Coalitional Game theory

Last Updated : 17 Oct, 2023

Coalitional game theory has now become the dominant group of game theory which makes sure of the group preference rather than individual actions. It focuses more on the group than an individual agent as the basic modelling unit. More precisely, we will still be modelling the individual preferences of agents, but definitely not their possible actions. Instead, we would be taking a deep interest in the coarser model of the capabilities of different groups.

Coalitional Game theory

Coalitional Game theory focuses on the achievement of groups of agents, rather in an individualistic sense. Given a set of agents, coalitional game theory defines how well each coalition or group can perform and do for itself. In a broader view, it looks for the achievements of the group of agents rather than the choices of the individuals within that particular coalition or their manner of coordination among each other.

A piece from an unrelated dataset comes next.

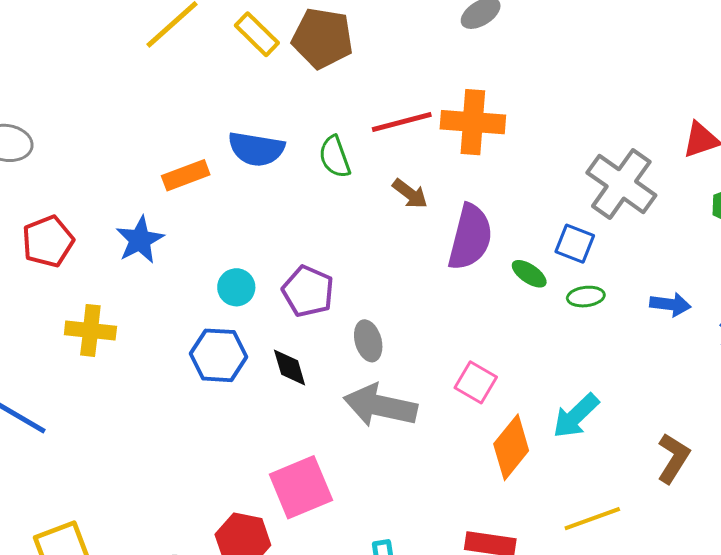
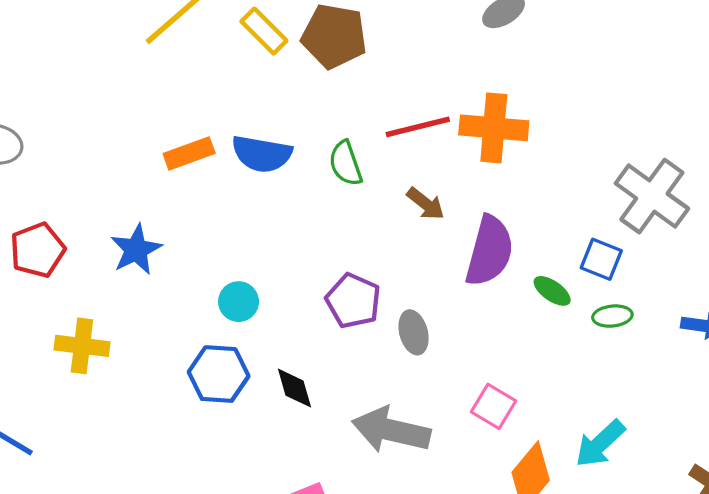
orange rectangle: (186, 175) -> (189, 153), moved
purple pentagon: (308, 291) -> (353, 301), moved
gray ellipse: (368, 341) -> (414, 332), moved

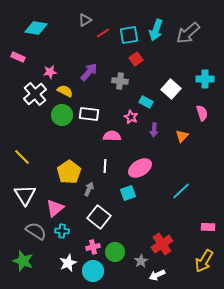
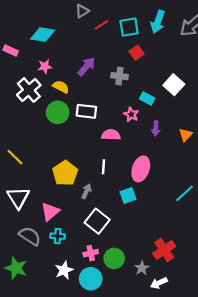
cyan diamond: (36, 28) -> (43, 35), moved
pink ellipse: (140, 168) -> (141, 169), turned -40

In such a case, the payoffs to a coalition may be freely redistributed among its members since we would be looking at the coalition as a whole. Such transferable utility is assumed to be satisfied whenever there is a universal currency used for exchange in the system.

Preliminaries

A coalitional game (N, v) is a set of players N, with let’s say, coalition S which is a group of cooperating players (subset of N).

The payoff v(S) which is the worth of a coalition v, is a real number representing the gain from the coalition S in the game (N, v). Further, v(N) is the worth of forming a coalition of all users, which is said as a grand coalition.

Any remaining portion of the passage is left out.